The Disney alligator that killed a toddler in Florida a week-and-a-half ago has been caught. The FWC is confident they found the alligator responsible for attacking 2-year-old, Lane Graves.
According to a statement released to People on Wednesday, the organization believes they captured and killed the right alligator.
— New York Post (@nypost) June 23, 2016
“There are no words to describe the profound sadness we feel for the family of Lane Graves,” Nick Wiley, executive director of the FWC, said. “We will continue to keep this family close to our hearts as they deal with the pain and grief of the loss of Lane.”
A spokesperson confirmed that the alligator was euthanized. Based on “expert analyses and observations by staff with extensive experience in investigating fatal alligator bite incidents,” the FWC explains that it was able to positively identify the Disney alligator that officials have been searching for.
Officials also worked off a witness description, proximity to the site of the attack, and the size of the alligator.
In the aftermath of the Disney alligator attack, officials “humanely removed” six alligators from the Grand Floridian Resort & Spa in Orlando — which is where the toddler was snatched by the reptile and dragged into the water.
Experts and a forensic odontologist work the FWC investigators in its process of elimination of the alligators they’d captured. Three of the six alligators fit the size of the one described to have nabbed Lane. Of the three, two were closest to the area where the boy was killed.
“While results of a bite were inconclusive, subject matter experts were able to conclude that either of the two suspect alligators captured near the attack site were capable of inflicting the observed wounds,” the FWC said in a statement.
The Conservation Commission revealed that “DNA was collected from the victim and all alligators captured. Results from the victim’s wounds were negative for animal DNA, and no comparison could be made.”
FWC officials go on to say that alligator attacks are “a very rare occurrence in Florida” and that it “works diligently to keep Floridians and our visitors safe and informed on what to do if they spot a potentially dangerous alligator.”
— People Magazine (@people) June 22, 2016
Orlando Sentinel reports that the FWC didn’t disclose exact locations as to where they found the alligators and their sizes.
Disney had over 40 square miles that investigators had to cover. In the last 10 years, 240 nuisance alligators have been caught at Walt Disney World, with 15 of them being removed this year so far. This information comes from records released Wednesday evening by the Florida Fish and Wildlife Conservation Commission.

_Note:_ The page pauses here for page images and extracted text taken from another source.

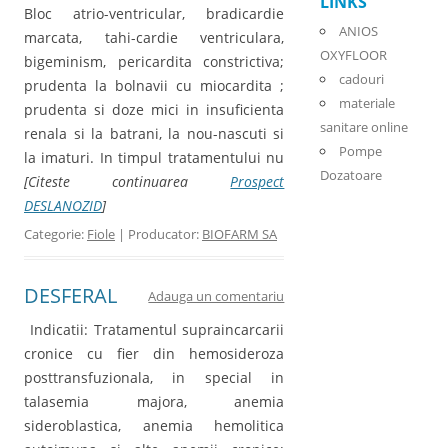
LINKS
Bloc atrio-ventricular, bradicardie
ANIOS
marcata, tahi-cardie ventriculara,
OXYFLOOR
bigeminism, pericardita constrictiva;
cadouri
prudenta la bolnavii cu miocardita ;
materiale
prudenta si doze mici in insuficienta
sanitare online
renala si la batrani, la nou-nascuti si
Pompe
la imaturi. In timpul tratamentului nu
Dozatoare
[Citeste continuarea
Prospect
DESLANOZID
]
Categorie:
Fiole
| Producator:
BIOFARM SA
DESFERAL
Adauga un comentariu
Indicatii: Tratamentul supraincarcarii
cronice cu fier din hemosideroza
posttransfuzionala, in special in
talasemia majora, anemia
sideroblastica, anemia hemolitica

Lane’s parents — Melissa and Matt Graves — have released statements expressing their profound grief over the loss of their son, but have declined to comment on the latest development regarding the Disney alligator being caught and killed.
The 2-year-old boy was playing in very shallow water when an alligator suddenly grabbed him around 9 p.m. on Sunday, June 14. Searchers later found his body intact; the cause of death was drowning. He also had bite wounds.
In the meantime, Disney has posted more signs warning visitors of alligators and other wildlife in the area. They’ve also begun the process of installing higher fencing around the area, though some experts warn that alligators will find a way in if they’re determined.
Lane’s death goes to show how unpredictable wildlife can be since the FWC noted in its statement that the area in which the child was attacked was “poor alligator habitat that will not support a large population of adult alligators.”